Last week, the Hall of Fame announced that 17 Negro League and Pre-Negro league players, owners and such had been voted into the Hall of Fame. The noise in the media hasn't been about who got selected, but who got snubbed.
Outrage has been the word since Buck O'Neill and Minnie Minoso were not included in the list of 17 to be honored. I doubt you could name more than 2 of the 17 inducted, but you damn sure know that Buck and Minnie got "screwed!"
Which is a pity, because the Ehshrinees are the ones getting screwed over. Again, to be honest. They got discriminated against and weren't allowed to play Major League Baseball, which is why the Negro League committee was formed in the first place. I've enjoyed jumping all over Bud Selig for all sorts of things, but this isn't one of them. He should get a pat on the back for jump starting this long overdue process.

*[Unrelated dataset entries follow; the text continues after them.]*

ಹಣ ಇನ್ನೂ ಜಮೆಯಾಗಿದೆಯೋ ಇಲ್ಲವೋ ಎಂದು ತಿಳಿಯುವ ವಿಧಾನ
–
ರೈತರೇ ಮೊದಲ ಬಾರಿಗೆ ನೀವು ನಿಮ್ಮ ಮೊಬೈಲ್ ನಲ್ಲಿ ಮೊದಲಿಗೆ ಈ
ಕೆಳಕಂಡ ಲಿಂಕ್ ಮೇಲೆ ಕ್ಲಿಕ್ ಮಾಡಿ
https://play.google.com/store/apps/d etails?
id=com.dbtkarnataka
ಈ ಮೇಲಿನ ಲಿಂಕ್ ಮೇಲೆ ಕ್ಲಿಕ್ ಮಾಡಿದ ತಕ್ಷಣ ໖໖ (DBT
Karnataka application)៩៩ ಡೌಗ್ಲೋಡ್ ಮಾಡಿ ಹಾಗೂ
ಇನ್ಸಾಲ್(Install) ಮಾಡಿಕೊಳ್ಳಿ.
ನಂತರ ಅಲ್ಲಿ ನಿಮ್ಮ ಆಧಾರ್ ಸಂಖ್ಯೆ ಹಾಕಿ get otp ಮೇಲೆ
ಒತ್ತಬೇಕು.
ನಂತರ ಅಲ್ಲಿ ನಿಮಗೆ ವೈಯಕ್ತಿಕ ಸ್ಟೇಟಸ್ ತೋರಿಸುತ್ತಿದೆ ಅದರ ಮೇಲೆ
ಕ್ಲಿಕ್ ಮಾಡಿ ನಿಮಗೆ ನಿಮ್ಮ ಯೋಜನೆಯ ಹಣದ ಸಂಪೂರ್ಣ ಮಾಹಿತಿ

That it has taken so long for this to happen is a shame. That it's being overlooked because of who didn't get in is a shame. That the 17 ensuring and their families are being ignored yet again is a travesty.

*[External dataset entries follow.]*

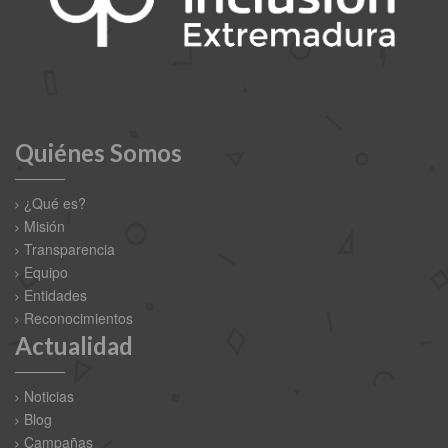
Quiénes Somos
¿Qué es?
Misión
Transparencia
Equipo
Entidades
Reconocimientos
Actualidad
Noticias
Blog
Campañas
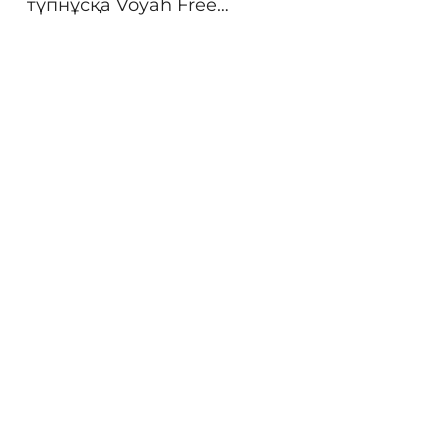
түпнұсқа Voyah Free
дене бөлшектері, Voyah
Free үшін автокөлік
бөлшектері,
аксессуарлар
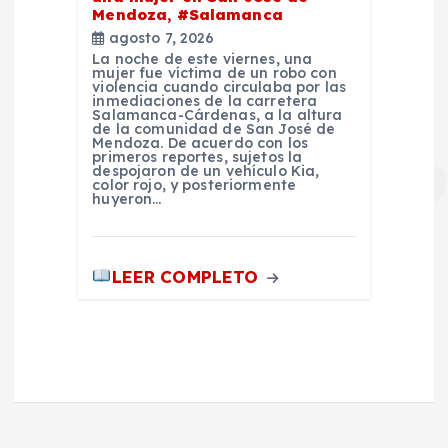
Mendoza, #Salamanca
agosto 7, 2026
La noche de este viernes, una
mujer fue víctima de un robo con
violencia cuando circulaba por las
inmediaciones de la carretera
Salamanca-Cárdenas, a la altura
de la comunidad de San José de
Mendoza. De acuerdo con los
primeros reportes, sujetos la
despojaron de un vehículo Kia,
color rojo, y posteriormente
huyeron…
LEER COMPLETO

Maury Brown wrote a compelling article about this on The Hardball Times. You can read it here. You can also read the Official Release from the Baseball Hall of Fame here. You should ignore Keith Olberman at all costs on this issue because he is irrational and emotional about this.
I can't say whether Buck O'Neill belongs in the Hall of Fame or not. To me, it's not a slam dunk notion. And I don't believe that Minoso belongs based on his Negro League career, which was why this Committee was formed to begin with. I do believe that emotional overreaction has been the word since the announcement, with a complete ignoring of the actual records (incomplete as they may be) and that's a shame. Especially since there has been so much outrage over players who some feel don't belong based on the numbers. (Bill Mazeroski, anyone?) So, I find this argument that O'Neill should be in the HoF simply because he's been a great ambassador for The Game, when his numbers (that we are privy to) don't quite make the case to be disingenuous at best, and sad at worst.

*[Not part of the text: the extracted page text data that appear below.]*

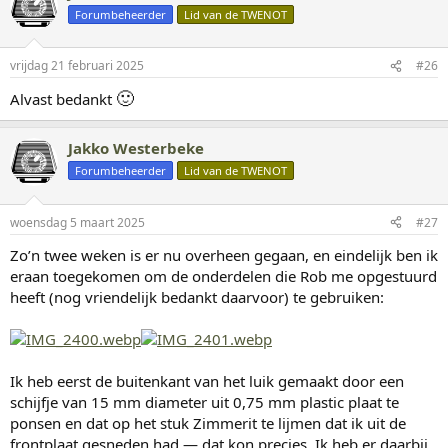
d
Forumbeheerder
Lid van de TWENOT
e
r
i
vrijdag 21 februari 2025
#26
n
g
🙂
Alvast bedankt
e
n
:
Jakko Westerbeke
Forumbeheerder
Lid van de TWENOT
woensdag 5 maart 2025
#27
Zo’n twee weken is er nu overheen gegaan, en eindelijk ben ik
eraan toegekomen om de onderdelen die Rob me opgestuurd
heeft (nog vriendelijk bedankt daarvoor) te gebruiken:
Ik heb eerst de buitenkant van het luik gemaakt door een
schijfje van 15 mm diameter uit 0,75 mm plastic plaat te
ponsen en dat op het stuk Zimmerit te lijmen dat ik uit de
frontplaat gesneden had — dat kon precies. Ik heb er daarbij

Buck O'Neill is a Baseball Treasure. There is no doubting this. What he has done for the game, both inside and out has been tremendous. His contributions will never be forgotten, nor should they be. You only have to stroll the Negro League Museum in Kansas City to see what I'm talking about (and if you've never been, go there now!). But his lack of inclusion in the recent Negro Leagues balloting is no reason to ignore again the contributions of those who were selected.